Damen Vlissingen stretches jack-up's legs

Rowan Viking arrives at DSV Rowan Viking arrives at DSV

JUNE 20, 2014 — Damen Shiprepair Vlissingen (DSV) in the Netherlands has been chosen to upgrade the Rowan Companies jack-up Rowan Viking for a new contract with Lundin Petroleum in the Norwegian sector of the North Sea.

Delivered in 2011, Rowan Viking is a Keppel Fels N class drilling rig and work at DSV will include Special Periodic Survey (certification extension) and various safety modifications to bring it into compliance with Norwegian regulations.

The contract with Lundin will require the jack-up to work in deeper waters and its 170 m legs will be extended to 180 m.
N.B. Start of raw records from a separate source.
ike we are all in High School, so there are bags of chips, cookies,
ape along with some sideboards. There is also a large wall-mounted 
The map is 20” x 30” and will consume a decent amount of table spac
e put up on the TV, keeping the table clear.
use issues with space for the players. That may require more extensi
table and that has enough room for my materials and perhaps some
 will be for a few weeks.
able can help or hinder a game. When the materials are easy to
As the leg extension work will involve working at great heights, the shipyard has contracted Palfinger Systems to use its unique JUMP (Jack Up Maintenance Platform) systems — platforms that can be built around, and moved up and down, the legs.
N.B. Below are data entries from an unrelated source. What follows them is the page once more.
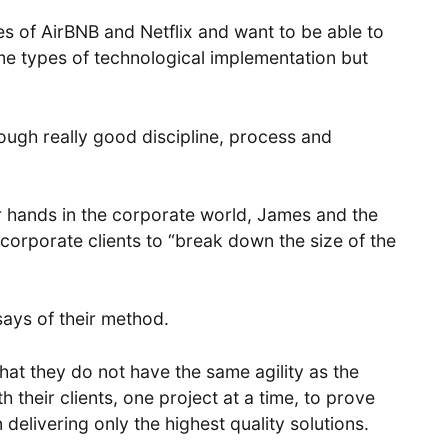
s of AirBNB and Netflix and want to be able to
me types of technological implementation but
rough really good discipline, process and
ir hands in the corporate world, James and the
rporate clients to “break down the size of the
says of their method.
hat they do not have the same agility as the
 their clients, one project at a time, to prove
 delivering only the highest quality solutions.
Mammoet's largest PTC cranes will be used to hoist the 120-tonne leg extensions. The crane will be more than 200 m high (nearly four times the height of the covered dock at the shipyard in Vlissingen).

To make room for the crane, DSV has moved its warehouse, demolishing the warehouse itself and building a special foundation that can handle the high ground pressure of 30 t/sq.m that the crane will create.

The contract is being supervised by Damen Shiprepair & Conversion's Offshore & Conversion task force team.

"This is a unique project. A leg extension of this magnitude has never been done using this method at DSV," says Commercial Manager Bas Loohuis. "Using the Palfinger systems and the Mammoet crane will enable us to carry out other work while the legs are being extended, which will translate into a significant improvement in turnaround time."
The Rowan Viking will be at the shipyard for approximately 130 days.